Expand¶
The expand command explodes a VCF file into a tab-separated file. It is not caller-dependent and will work with any VCF file.
Expanding Columns : The INFO column and sample-specific FORMAT tags from the input VCF file are separated into distinct columns in the output file.
Usage¶
$ jacquard expand <input_file> <output_file> [OPTIONS]
positional arguments:
| input_file | A VCF file
|
| output_file | A tab separated text file
|
optional arguments:
| -s, –selected_columns_file FILE | File containing an ordered list of
column names to be included
in the output file; column names can
include regular expressions
|
Description¶
Expand command converts a VCF file into a tab-delimited file. This format is more suitable than a VCF for analysis and visualization in R, Pandas, Excel, or another third-party application.
Tabular format of expand output: Expand transforms the dense VCF format into a tabular format.
Note¶
- The ‘fixed’ fields (i.e. CHROM, POS, ID, REF, ALT, QUAL, FILTER) are directly copied from the input VCF file.
- Based on the metaheaders, each field in the INFO column is expanded into a separate column named after its tag ID.
- Each FORMAT tag is expanded into a set of columns, one for each sample, named as <FORMAT tag ID>|<sample column name>.

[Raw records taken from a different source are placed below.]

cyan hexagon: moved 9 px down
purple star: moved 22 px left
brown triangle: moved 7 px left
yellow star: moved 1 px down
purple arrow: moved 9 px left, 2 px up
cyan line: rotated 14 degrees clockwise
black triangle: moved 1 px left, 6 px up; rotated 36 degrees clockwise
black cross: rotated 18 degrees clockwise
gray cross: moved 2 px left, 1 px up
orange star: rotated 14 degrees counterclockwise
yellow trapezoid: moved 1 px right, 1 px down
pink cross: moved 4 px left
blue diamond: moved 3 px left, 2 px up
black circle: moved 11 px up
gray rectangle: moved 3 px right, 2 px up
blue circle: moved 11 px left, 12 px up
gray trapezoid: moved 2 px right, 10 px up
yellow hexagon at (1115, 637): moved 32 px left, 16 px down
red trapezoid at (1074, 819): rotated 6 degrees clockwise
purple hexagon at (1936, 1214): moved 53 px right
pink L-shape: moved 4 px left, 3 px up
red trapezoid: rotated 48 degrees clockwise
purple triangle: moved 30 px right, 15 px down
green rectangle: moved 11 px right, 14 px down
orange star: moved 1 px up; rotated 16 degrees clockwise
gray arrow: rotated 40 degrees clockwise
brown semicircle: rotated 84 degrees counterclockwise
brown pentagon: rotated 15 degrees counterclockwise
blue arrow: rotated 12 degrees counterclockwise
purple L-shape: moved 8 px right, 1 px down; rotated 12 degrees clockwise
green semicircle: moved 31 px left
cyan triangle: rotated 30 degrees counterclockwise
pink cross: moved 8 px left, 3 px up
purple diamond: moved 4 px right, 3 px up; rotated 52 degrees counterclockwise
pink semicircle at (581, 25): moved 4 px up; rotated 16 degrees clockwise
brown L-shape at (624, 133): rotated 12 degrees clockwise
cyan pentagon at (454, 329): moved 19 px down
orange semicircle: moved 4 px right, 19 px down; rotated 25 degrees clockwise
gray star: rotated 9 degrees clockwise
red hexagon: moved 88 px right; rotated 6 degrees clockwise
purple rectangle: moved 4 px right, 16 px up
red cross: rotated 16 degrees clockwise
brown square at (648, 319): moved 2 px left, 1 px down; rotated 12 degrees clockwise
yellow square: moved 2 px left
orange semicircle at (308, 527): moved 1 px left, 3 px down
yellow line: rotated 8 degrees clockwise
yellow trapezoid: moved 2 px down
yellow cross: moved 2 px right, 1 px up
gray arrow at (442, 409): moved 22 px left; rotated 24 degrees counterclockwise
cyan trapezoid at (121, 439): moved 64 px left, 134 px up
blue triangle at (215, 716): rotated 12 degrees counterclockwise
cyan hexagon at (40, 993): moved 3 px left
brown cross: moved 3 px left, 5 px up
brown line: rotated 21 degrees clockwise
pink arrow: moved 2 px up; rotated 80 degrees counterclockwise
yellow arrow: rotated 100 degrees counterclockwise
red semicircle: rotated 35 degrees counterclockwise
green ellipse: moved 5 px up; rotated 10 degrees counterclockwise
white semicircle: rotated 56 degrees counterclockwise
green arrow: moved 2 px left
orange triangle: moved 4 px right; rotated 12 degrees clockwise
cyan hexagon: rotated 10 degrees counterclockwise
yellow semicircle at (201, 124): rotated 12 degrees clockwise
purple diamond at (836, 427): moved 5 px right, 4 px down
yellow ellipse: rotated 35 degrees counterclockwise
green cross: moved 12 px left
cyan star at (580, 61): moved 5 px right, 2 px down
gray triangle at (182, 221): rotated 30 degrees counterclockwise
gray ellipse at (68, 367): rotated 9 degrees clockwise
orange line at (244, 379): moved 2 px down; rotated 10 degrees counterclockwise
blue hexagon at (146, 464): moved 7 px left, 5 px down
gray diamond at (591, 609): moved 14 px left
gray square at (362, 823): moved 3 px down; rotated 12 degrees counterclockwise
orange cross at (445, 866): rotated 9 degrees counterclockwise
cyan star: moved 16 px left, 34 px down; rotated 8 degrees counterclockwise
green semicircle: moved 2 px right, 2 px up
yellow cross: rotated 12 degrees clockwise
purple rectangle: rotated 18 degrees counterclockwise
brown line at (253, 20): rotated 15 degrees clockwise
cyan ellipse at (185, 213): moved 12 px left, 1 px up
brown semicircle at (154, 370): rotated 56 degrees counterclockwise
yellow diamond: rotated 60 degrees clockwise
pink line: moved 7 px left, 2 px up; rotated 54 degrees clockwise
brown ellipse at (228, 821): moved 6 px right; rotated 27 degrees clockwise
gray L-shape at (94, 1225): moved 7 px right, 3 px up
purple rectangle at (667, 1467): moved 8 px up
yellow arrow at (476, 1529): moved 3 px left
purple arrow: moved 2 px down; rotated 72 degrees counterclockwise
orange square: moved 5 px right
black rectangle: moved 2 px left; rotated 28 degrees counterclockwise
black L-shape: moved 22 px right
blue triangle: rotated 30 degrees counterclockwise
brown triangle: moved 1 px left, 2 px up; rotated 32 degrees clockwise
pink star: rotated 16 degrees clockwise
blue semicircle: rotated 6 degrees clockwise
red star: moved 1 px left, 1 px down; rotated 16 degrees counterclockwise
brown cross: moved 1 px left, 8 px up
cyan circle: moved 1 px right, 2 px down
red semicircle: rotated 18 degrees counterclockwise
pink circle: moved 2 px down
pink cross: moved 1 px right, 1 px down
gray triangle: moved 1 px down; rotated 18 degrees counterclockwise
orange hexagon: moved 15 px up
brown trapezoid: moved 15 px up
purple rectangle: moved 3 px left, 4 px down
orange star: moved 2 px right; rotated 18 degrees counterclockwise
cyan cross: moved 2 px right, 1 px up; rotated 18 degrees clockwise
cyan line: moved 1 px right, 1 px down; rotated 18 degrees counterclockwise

- By default, all INFO fields and FORMAT tags are expanded; specific INFO fields and FORMAT tags can be selected using the –selected_columns_file option.
- Expand also emits a tab-delimited glossary file, based on the metaheaders in the input VCF file. FORMAT and INFO tag IDs are listed in the glossary and are defined by their metaheader description.
Pattern Identification : The expanded output file can be visualized in a third-party tool to identify patterns in the dataset.